Gli inquirenti indicano che con il suo tesoro esentasse Mauss si è gratificato persino con una cura ormonale di giovinezza per 10.000 euro. L’accusato non nega neppure questo ma replica che i suoi committenti ne erano al corrente ed avrebbero approvato la spesa avendo evidentemente interesse al perdurare delle sue buone condizioni operative.

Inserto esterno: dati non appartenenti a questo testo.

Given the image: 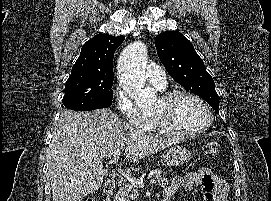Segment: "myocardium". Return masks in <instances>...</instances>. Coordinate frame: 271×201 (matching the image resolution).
I'll list each match as a JSON object with an SVG mask.
<instances>
[{
  "instance_id": "obj_1",
  "label": "myocardium",
  "mask_w": 271,
  "mask_h": 201,
  "mask_svg": "<svg viewBox=\"0 0 271 201\" xmlns=\"http://www.w3.org/2000/svg\"><path fill=\"white\" fill-rule=\"evenodd\" d=\"M179 98H190L202 105L209 116V121L204 127H201L199 129L186 130L176 126L168 117L161 114H155L156 121L168 134L174 136H192L203 133L212 126V124L214 123L213 112L207 102L198 95L184 90H172L165 92L161 96V100L165 103H171Z\"/></svg>"
}]
</instances>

Anche il Vaticano, per parte sua, smentisce la narrazione dell’ex agente. Questi afferma che nel 2012 avrebbe sventato un complotto per avvelenare niente po’ po’ di meno che Papa Benedetto XVI ordito dalla mafia siciliana in combutta con quella colombiana. Per questo il Papa avrebbe poi scelto di dimettersi. Il segretario privato di Papa Ratzinger Georg Gänswein ha risposto alla Süddeutsche Zeitung che tutta la storia è priva di fondamento. Ed anche il portavoce ufficiale della Santa Sede, Gregory Burke, ha dichiarato alla NDR che il racconto è del tutto privo di senso. Mauss indica invece -come riportano Hans Leyendecker, Frederik Obermaier e Ralf Wiegand sulla Süddeutsche Zeitung– che il proposito di eliminare il Papa sarebbe emerso in una sua missione con il cardinale colombiano Dario Castrillón Hoyos in Cina. E rimpingua il racconto con un furto di foto che lo avrebbero ritratto in Cina mettendolo in pericolo ed un monaco morto d’infarto in seguito alle indagini per recuperarle.

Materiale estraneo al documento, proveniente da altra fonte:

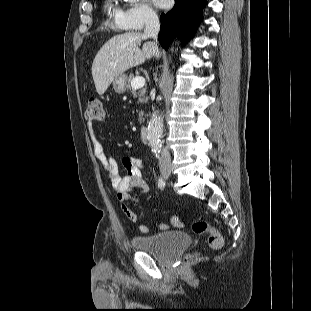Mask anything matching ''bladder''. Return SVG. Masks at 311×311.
Returning a JSON list of instances; mask_svg holds the SVG:
<instances>
[{
  "instance_id": "31cf9c89",
  "label": "bladder",
  "mask_w": 311,
  "mask_h": 311,
  "mask_svg": "<svg viewBox=\"0 0 311 311\" xmlns=\"http://www.w3.org/2000/svg\"><path fill=\"white\" fill-rule=\"evenodd\" d=\"M134 249L151 253L159 260L166 261L190 244V237L182 231L172 230L151 235H135L131 239Z\"/></svg>"
}]
</instances>
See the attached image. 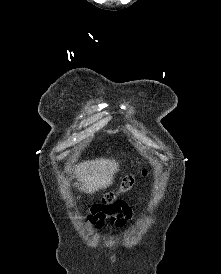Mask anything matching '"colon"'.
<instances>
[{"instance_id": "1", "label": "colon", "mask_w": 221, "mask_h": 274, "mask_svg": "<svg viewBox=\"0 0 221 274\" xmlns=\"http://www.w3.org/2000/svg\"><path fill=\"white\" fill-rule=\"evenodd\" d=\"M134 182H135V176L134 175H128L126 176L122 182H121V185H120V188H119V191L117 193H111L109 195H107L105 197V200H104V203L105 204H109V203H112L115 198H116V195L118 193H125V192H128L131 190V188L133 187L134 185Z\"/></svg>"}]
</instances>
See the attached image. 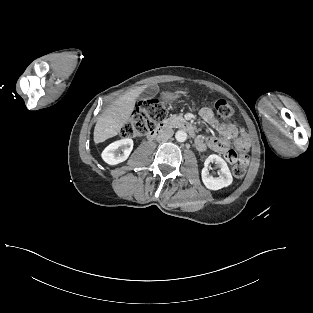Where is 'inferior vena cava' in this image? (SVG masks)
<instances>
[{
    "label": "inferior vena cava",
    "instance_id": "inferior-vena-cava-1",
    "mask_svg": "<svg viewBox=\"0 0 313 313\" xmlns=\"http://www.w3.org/2000/svg\"><path fill=\"white\" fill-rule=\"evenodd\" d=\"M172 135H173L172 129H165L157 136V140L158 141L168 140L169 138L172 137Z\"/></svg>",
    "mask_w": 313,
    "mask_h": 313
}]
</instances>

Per Mauss il vero detentore del fondo sarebbe soprattutto Israele e l’ex Ministro della difesa israeliano Amir Peretz il portavoce della fantomatica “Associazione”. Delle riprese diffuse dalla tedesca ARD mostrano che l’ex agente era stato effettivamente in un’occasione tra il pubblico alla Knesset. Strozyk cita che avrebbe usato il nome di comodo Seiler. Esisterebbe una lettera autografa dell’ex ministro israeliano che, secondo Mauss, confermerebbe la costituzione di un fondo per le sue operazioni. L’agente tedesco sarebbe stato incaricato di ricercare dei soldati scomparsi a Gaza. NDR e Süddeutsche Zeitung hanno contattato Peretz e l’ex ministro, riportano, non ha negato di avere conosciuto Mauss e che Israele abbia concretamente ricevuto informazioni da lui. Mauss gli avrebbe poi chiesto una sorta di attestazione che aveva predisposto egli stesso che Peretz, in virtù dei servizi resi, gli avrebbe rilasciato. Ha negato però di avere alcuna conoscenza di una fiduciaria e dell’attuale procedimento per evasione fiscale.

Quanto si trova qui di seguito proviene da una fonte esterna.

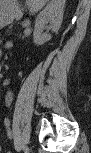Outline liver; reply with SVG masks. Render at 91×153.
Instances as JSON below:
<instances>
[{"instance_id": "1", "label": "liver", "mask_w": 91, "mask_h": 153, "mask_svg": "<svg viewBox=\"0 0 91 153\" xmlns=\"http://www.w3.org/2000/svg\"><path fill=\"white\" fill-rule=\"evenodd\" d=\"M47 2V0H27V3L30 5V11L35 13L39 11Z\"/></svg>"}]
</instances>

La Procura potrebbe avere comunque serie difficoltà a provare che il denaro era realmente di Mauss. Questi peraltro sarà chiamato a spiegare come mai, se non era suo, abbia potuto investirlo liberamente in operazioni ad alto rischio speculativo come buoni del tesoro di Paesi emergenti. L’ex agente tuttavia si dice sicuro del suo buon diritto ed ha citato diverse personalità in sua difesa, dal menzionato ex ministro Peretz ad un ex direttore di banca, fino al cardinale colombiano Dario Castrillón Hoyos.
Non si sa se nel corso delle dieci udienze, per ora fissate, il tribunale darà luogo alla convocazione di personalità straniere, né se queste poi comparirebbero. La Süddeutsche Zeitung, che alla vicenda dedica 3 pagine intere, evidenzia nondimeno che la Corte sarà presieduta dal giudice Markus van den Hövel attribuendogli fama di paziente ricercatore della verità anche per dei libri di ricostruzione storica sulla misteriosa reliquia di Manoppello.
Con tali premesse, nonostante la serietà della materia e delle rigide regole del dibattimento giudiziario, per i media tedeschi il processo ha di che rivelarsi spettacolare.